Vol. 3B 20-13
8086 EMULATION
3. Clears the segment registers. Saving the DS, ES, FS, and GS registers on the stack and then clearing the
registers lets the interrupt or exception handler safely save and restore these registers regardless of the type
segment selectors they contain (protected-mode or 8086-style). The interrupt and exception handlers, which
may be called in the context of either a protected-mode task or a virtual-8086-mode task, can use the same
code sequences for saving and restoring the registers for any task. Clearing these registers before execution of
the IRET instruction does not cause a trap in the interrupt handler. Interrupt procedures that expect values in
the segment registers or that return values in the segment registers must use the register images saved on the
stack for privilege level 0.
4. Clears VM, NT, RF and TF flags (in the EFLAGS register). If the gate is an interrupt gate, clears the IF flag.
5. Begins executing the selected interrupt or exception handler.
If the trap or interrupt gate references a procedure in a conforming segment or in a segment at a privilege level
other than 0, the processor generates a general-protection exception (#GP). Here, the error code is the segment
selector of the code segment to which a call was attempted.
Interrupt and exception handlers can examine the VM flag on the stack to determine if the interrupted procedure
was running in virtual-8086 mode.
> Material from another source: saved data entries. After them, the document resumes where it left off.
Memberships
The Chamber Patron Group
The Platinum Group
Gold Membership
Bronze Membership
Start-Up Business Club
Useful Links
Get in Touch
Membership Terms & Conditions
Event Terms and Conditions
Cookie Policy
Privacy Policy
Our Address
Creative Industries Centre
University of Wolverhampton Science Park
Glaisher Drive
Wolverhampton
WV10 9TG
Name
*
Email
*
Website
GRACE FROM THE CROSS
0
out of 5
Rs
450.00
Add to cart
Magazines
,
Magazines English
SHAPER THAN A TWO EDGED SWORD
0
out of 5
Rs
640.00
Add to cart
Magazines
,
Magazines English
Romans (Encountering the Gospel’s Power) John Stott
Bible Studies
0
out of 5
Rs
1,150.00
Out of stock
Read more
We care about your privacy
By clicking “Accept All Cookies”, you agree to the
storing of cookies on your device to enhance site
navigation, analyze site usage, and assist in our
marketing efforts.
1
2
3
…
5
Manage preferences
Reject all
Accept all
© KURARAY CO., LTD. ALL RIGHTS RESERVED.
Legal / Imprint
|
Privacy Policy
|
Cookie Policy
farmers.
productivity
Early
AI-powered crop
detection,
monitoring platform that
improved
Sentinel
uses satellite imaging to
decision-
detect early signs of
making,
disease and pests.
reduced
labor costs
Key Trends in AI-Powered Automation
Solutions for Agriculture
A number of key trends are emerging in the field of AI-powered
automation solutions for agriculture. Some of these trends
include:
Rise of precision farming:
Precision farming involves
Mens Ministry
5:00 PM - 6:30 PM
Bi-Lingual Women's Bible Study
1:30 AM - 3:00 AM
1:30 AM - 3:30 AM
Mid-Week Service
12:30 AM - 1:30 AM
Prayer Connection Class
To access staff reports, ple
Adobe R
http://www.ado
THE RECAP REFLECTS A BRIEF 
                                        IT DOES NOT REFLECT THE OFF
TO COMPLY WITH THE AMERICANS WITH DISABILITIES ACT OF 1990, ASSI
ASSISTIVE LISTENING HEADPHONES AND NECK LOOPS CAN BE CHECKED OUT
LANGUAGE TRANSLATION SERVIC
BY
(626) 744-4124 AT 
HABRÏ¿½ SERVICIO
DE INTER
If so, the interrupt or exception can be handled in one of three ways:
•
The protected-mode interrupt or exception handler that was called can handle the interrupt or exception.
•
The protected-mode interrupt or exception handler can call the virtual-8086 monitor to handle the interrupt or
exception.
•
The virtual-8086 monitor (if called) can in turn pass control back to the 8086 program’s interrupt and exception
handler.
If the interrupt or exception is handled with a protected-mode handler, the handler can return to the interrupted
program in virtual-8086 mode by executing an IRET instruction. This instruction loads the EFLAGS and segment
registers from the images saved in the privilege level 0 stack (see Figure 20-4). A set VM flag in the EFLAGS image
causes the processor to switch back to virtual-8086 mode. The CPL at the time the IRET instruction is executed
must be 0, otherwise the processor does not change the state of the VM flag.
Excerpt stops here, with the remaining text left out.